The software processes data gathered from sensors and by a camera placed on the roof of the Sister City Hotel building and by a barometer. It then uses algorithms to determine how the choral elements are layered, pitched, and mixed in real time. The AI generate variations in real time by reacting to the passage of flocks, clouds, airplanes and changes in pressure. Data collected from sensors on the hotel’s rooftop include wind speed, cloud cover, and precipitation levels. These inputs influence the tonal quality, volume, and rhythmic patterns of the soundscape. The sound is played through hidden speakers in the hotel's lobby, blending with the architectural environment to create an immersive experience for guests. The AI system learns over time from the changing of the seasons and weather constantly evolving the sound - keeping in harmony with the sky.

Björk described the project as an "AI tango," expressing curiosity about the interplay between her choral compositions and the AI's interpretations of environmental data. She noted the significance of the Hudson Valley's rich bird migrations, which influence the generative aspects of the soundscape.
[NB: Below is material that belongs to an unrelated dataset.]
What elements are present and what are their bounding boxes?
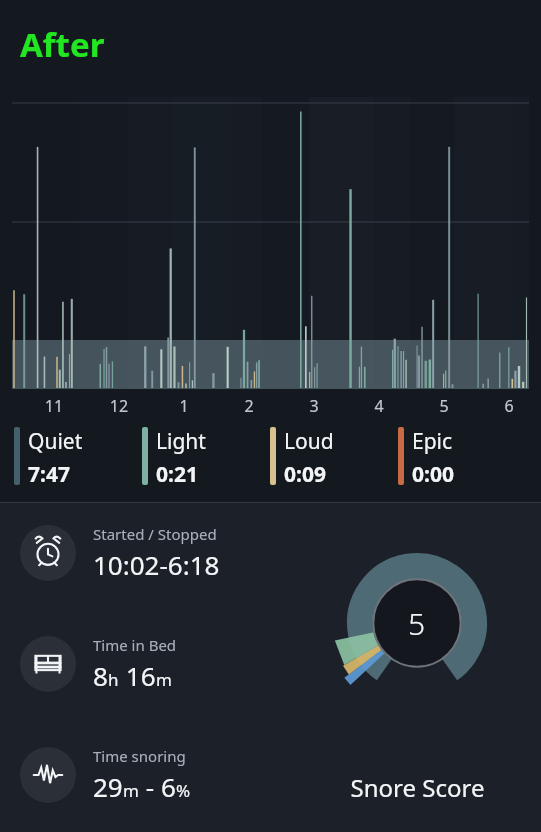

Due to the COVID-19 pandemic, the hotel closed while the installation was ongoing, making a version of the sound piece available online.

== Reception ==

Kórsafn was positively reviewed. It's Nice That author Jenny Brewer described the piece as "a high-tech alternative to the smooth jazz that usually whistles through hotel lobbies". Writing for CNET, Scott Stein observed that it "is lovely and low-key, and honestly, it just blends into the background. It's nothing wild, but it fits the hotel", adding that "after an hour, it didn't get annoying, or too repetitive".

The installation garnered several recognitions. It was nominated in the Fast Companys 2020 Innovation by Design Awards in the Hospitality category. It received three Clio Awards silver prizes, in the Use of Music in Experience/Activation, Sound Design and Emerging Technology categories.